* WHAT YOU ARE ASKED TO DO
Copy out the entries exactly, and wherever a picture appears, leave it out.

(MATERIAL PROVIDED begins)

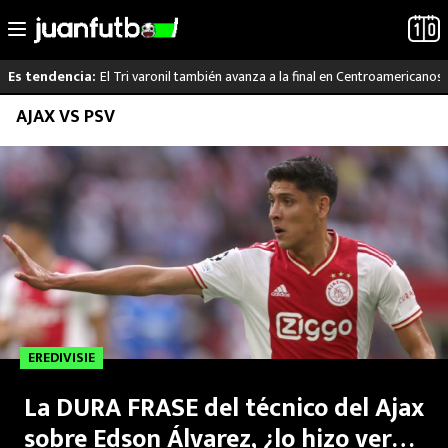
El Tri varonil también avanza a la final en Centroamericanos
Es tendencia:
Saltar
AJAX VS PSV
LO ÚLTIMO
al
contenido
LIGA MX
RAYADOS
PUMAS
ATLANTE
EREDIVISIE
SELECCIÓN MEXICANA
La DURA FRASE del técnico del Ajax
FUTBOL INTERNACIONAL
sobre Edson Álvarez, ¿lo hizo ver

(MATERIAL PROVIDED ends)

* WRITTEN SOLUTION
El Tri varonil también avanza a la final en Centroamericanos
Es tendencia:
Saltar
AJAX VS PSV
LO ÚLTIMO
al
contenido
LIGA MX
RAYADOS
PUMAS
ATLANTE
EREDIVISIE
SELECCIÓN MEXICANA
La DURA FRASE del técnico del Ajax
FUTBOL INTERNACIONAL
sobre Edson Álvarez, ¿lo hizo ver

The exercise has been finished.